A sociopath has no empathy. They feed off others, probing constantly for what they consider to be weaknesses, which would be the things you love, care about or are moved by. Then they play chords off that shit. It is all about getting what they can from others to fulfill their needs without giving anything of themselves, which they aren't capable of doing anyway. They have no real selves, they are what they get from feeding off others.

We had a thirteen year old sociopath at our facility and she was there for over a year. You can't diagnose sociopathy in a thirteen year old, but it was fairly well established that this girl was a prodigy. She'd been tortured by her parents throughout her childhood and had been passed about in foster care for years. She had burned down the homes of her foster parents twice, both times taking her own possessions out of the house first. At another time she had broken everything in the home of foster parents then went to her room where nothing had been destroyed. That isn't rage. Someone in a rage destroys everything indiscriminately. Her destruction was well planned, followed by statements of, "Why would I destroy my things?" She'd also become famous for telling therapists she didn't have to worry about her future life because, "I have blonde hair and blue eyes. I can make people do whatever I want them to."
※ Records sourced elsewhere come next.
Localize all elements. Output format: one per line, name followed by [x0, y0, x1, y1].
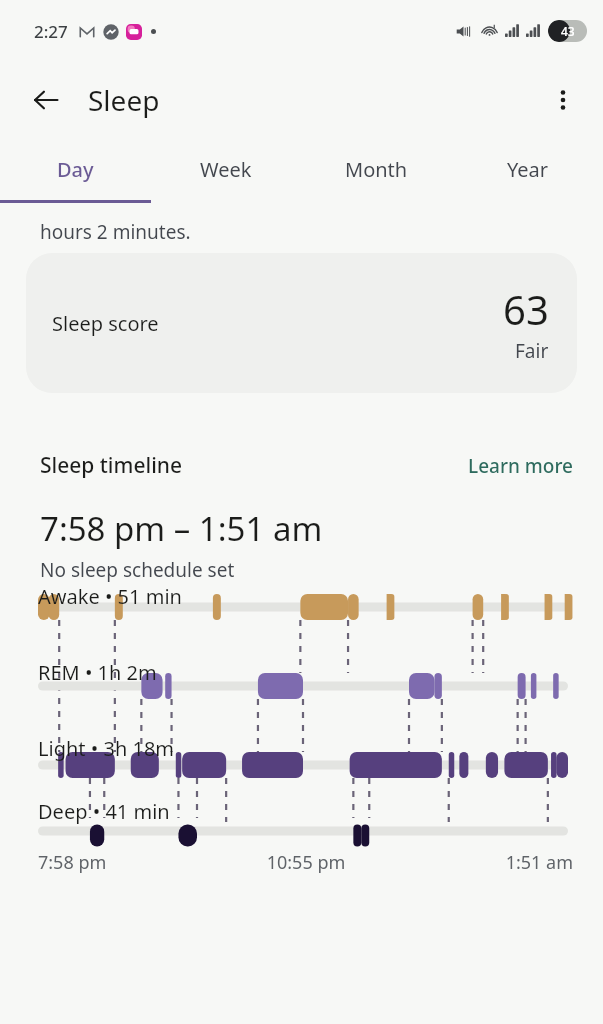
- button[interactable]: Learn more: [468, 453, 573, 479]
- button[interactable]: Back: [22, 76, 70, 124]
- staticText: Day: [57, 156, 94, 183]
- staticText: 1:51 am: [395, 850, 573, 875]
- button[interactable]: Sleep score: [26, 253, 577, 393]
- staticText: Year: [507, 156, 549, 183]
- staticText: 63: [503, 282, 549, 336]
- button[interactable]: More options: [539, 76, 587, 124]
- button[interactable]: Day: [0, 138, 150, 200]
- staticText: Month: [345, 156, 408, 183]
- staticText: Week: [200, 156, 252, 183]
- staticText: 10:55 pm: [217, 850, 395, 875]
- staticText: hours 2 minutes.: [40, 219, 191, 245]
- staticText: 7:58 pm: [38, 850, 217, 875]
- staticText: Fair: [515, 338, 549, 364]
- staticText: Sleep score: [52, 310, 159, 337]
- button[interactable]: Week: [150, 138, 301, 200]
- staticText: Light • 3h 18m: [38, 735, 175, 762]
- staticText: 7:58 pm – 1:51 am: [40, 506, 323, 551]
- staticText: Learn more: [468, 453, 573, 479]
- staticText: REM • 1h 2m: [38, 659, 157, 686]
- staticText: Deep • 41 min: [38, 798, 170, 825]
- staticText: Sleep timeline: [40, 451, 183, 480]
- staticText: 2:27: [34, 20, 68, 43]
- staticText: 43: [561, 23, 575, 39]
- button[interactable]: Month: [301, 138, 452, 200]
- button[interactable]: Year: [452, 138, 603, 200]
- staticText: Awake • 51 min: [38, 583, 182, 610]
- staticText: Sleep: [88, 81, 160, 119]
- staticText: No sleep schedule set: [40, 557, 235, 583]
I'm known at my job for having a caring heart and a soft touch. With this girl I used to shrug a lot and tell her I didn't care. I would refuse to talk to her for days. When she would start acting up and get herself in all kinds of trouble, I'd tell her she was a big disappointment to me. She used to tell me, "I have to be mean to people before they're mean to me first, that's how the game works."

This was how I developed my, "I'm a mean man" act. I would give her consequences for everything she did, to the extreme of what our program allowed. She ate breakfast in her room most days instead of going to the cafeteria with the other girls. I had her write papers to explain why she did the things she did. I took away her crayons and markers for the smallest offense.

"Mr. Keith, you're my favorite staff. How come you haven't signed my good-bye card?"

"Because I don't feel like it."

"Mean man!"

"That's me. Okay, where's this card."

She had two hours to go until she discharged to another facility. She was going to spend her life in locked psychiatric facilities. Many staff found her charming. I told them she was the most dangerous resident we'd ever had. In addition to burning down houses, she'd killed three cats, two dogs and quite a few woodland animals. She wanted to become a veterinarian. She once convinced another resident to hog-tie her and strangle her, part of a plan that got her a week's worth of extreme sympathy and a lot of play with management. Everyone thought she was the victim. I knew she was the perpetrator.

After I signed her card she started running around, jumping on the furniture and laughing. I stood in front of her, put on my mean man face and told her quite simply, "You aren't going to do this. You are going to leave convincing all the halfwits that work here that you really are charming and cute. You want them to miss you, not be glad you're gone. Right?"

She was disturbingly well behaved for the rest of those two hours before her discharge.

Tick, tock.

What is to be done with the people of this world, of samsara? Don't ask me, my ego is too large. I might be tempted to give you an answer.